EXERCISE GOAL: Could you repeat the whole listing below exactly, omitting any picture it holds?

MATERIAL PROVIDED START

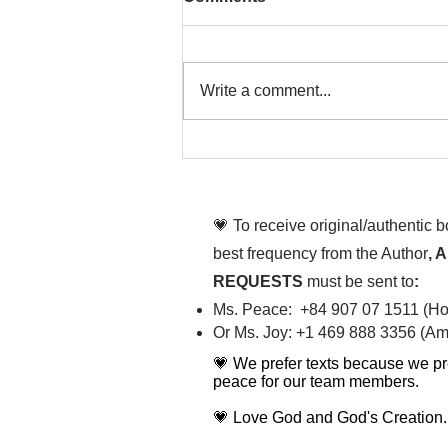
Write a comment...
That time is now. Purify
your body and mind
diligently
💗 To receive original/authentic 
best frequency from the Author
, 
REQUESTS
must be sent to
:
Ms. Peace: +84 907 07 1511 (Hot
Or Ms. Joy: +1 469 888 3356 (Ame
💗 We prefer texts because we pr
peace for our team members.
💗 Love God and God's Creation.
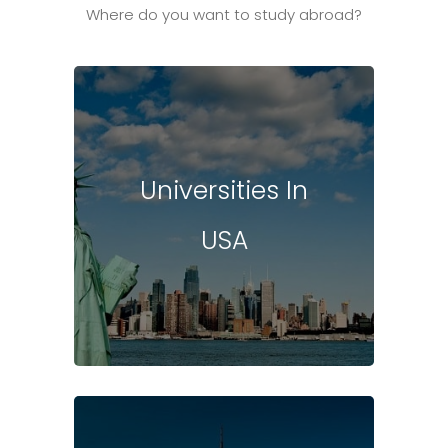
Where do you want to study abroad?
Universities In
USA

MATERIAL PROVIDED END

RESULT:
Write a comment...
That time is now. Purify
your body and mind
diligently
💗 To receive original/authentic 
best frequency from the Author
, 
REQUESTS
must be sent to
:
Ms. Peace: +84 907 07 1511 (Hot
Or Ms. Joy: +1 469 888 3356 (Ame
💗 We prefer texts because we pr
peace for our team members.
💗 Love God and God's Creation.
Where do you want to study abroad?
Universities In
USA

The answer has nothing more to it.